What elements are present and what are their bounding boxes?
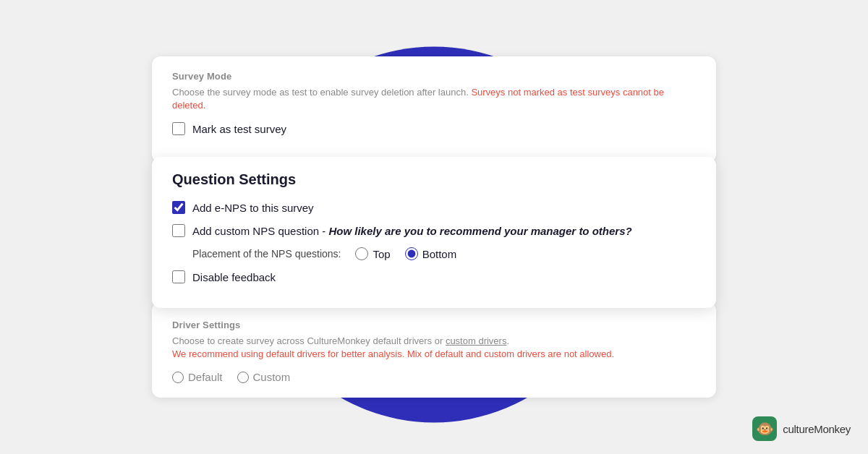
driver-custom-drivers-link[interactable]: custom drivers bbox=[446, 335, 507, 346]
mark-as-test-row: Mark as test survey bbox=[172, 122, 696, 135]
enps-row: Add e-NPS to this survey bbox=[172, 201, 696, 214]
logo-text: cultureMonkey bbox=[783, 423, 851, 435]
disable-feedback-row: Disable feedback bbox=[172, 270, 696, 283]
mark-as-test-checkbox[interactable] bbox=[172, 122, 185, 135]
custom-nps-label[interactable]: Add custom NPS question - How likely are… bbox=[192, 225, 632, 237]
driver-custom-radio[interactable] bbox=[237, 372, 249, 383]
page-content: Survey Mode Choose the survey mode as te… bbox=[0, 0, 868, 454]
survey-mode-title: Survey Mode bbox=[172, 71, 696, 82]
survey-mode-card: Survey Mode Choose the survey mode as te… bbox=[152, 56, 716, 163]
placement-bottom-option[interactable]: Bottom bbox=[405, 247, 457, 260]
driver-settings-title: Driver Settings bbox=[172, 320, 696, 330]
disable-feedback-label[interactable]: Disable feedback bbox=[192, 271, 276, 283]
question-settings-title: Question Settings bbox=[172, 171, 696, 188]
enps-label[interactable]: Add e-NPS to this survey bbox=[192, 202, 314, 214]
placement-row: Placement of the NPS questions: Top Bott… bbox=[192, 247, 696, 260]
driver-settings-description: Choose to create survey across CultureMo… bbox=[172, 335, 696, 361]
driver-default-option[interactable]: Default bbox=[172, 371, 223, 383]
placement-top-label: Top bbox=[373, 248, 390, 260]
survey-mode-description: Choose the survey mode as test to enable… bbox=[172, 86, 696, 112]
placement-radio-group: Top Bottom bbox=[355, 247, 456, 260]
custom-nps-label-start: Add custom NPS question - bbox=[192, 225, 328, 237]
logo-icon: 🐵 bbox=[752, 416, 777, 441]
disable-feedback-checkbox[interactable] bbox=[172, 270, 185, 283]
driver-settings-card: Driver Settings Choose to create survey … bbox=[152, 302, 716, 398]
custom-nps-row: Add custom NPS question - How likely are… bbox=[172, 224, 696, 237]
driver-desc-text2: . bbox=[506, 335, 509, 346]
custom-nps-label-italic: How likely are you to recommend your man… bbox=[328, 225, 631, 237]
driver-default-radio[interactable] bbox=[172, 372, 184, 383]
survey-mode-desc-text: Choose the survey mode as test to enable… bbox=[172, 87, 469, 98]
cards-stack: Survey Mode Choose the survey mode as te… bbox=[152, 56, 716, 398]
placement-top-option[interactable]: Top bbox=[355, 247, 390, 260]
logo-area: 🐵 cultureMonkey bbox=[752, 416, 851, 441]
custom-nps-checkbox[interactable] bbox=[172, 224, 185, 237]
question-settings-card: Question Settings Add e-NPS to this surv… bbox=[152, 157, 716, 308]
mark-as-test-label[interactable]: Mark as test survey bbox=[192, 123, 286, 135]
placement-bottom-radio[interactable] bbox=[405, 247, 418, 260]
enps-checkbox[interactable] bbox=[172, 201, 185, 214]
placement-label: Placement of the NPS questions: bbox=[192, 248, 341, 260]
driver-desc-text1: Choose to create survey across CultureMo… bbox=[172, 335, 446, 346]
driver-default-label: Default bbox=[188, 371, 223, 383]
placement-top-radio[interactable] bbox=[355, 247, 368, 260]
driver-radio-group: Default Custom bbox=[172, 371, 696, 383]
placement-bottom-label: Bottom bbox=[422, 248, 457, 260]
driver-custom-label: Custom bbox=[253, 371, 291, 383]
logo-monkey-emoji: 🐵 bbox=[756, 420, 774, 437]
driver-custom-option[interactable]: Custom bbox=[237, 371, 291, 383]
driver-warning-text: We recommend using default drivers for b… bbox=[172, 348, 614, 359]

Prompt |
Scan the material above. Copy each line that holds the word "likely".

Written answer |
custom-nps-label[interactable]: Add custom NPS question - How likely are… bbox=[192, 225, 632, 237]
custom-nps-row: Add custom NPS question - How likely are… bbox=[172, 224, 696, 237]
custom-nps-label-italic: How likely are you to recommend your man… bbox=[328, 225, 631, 237]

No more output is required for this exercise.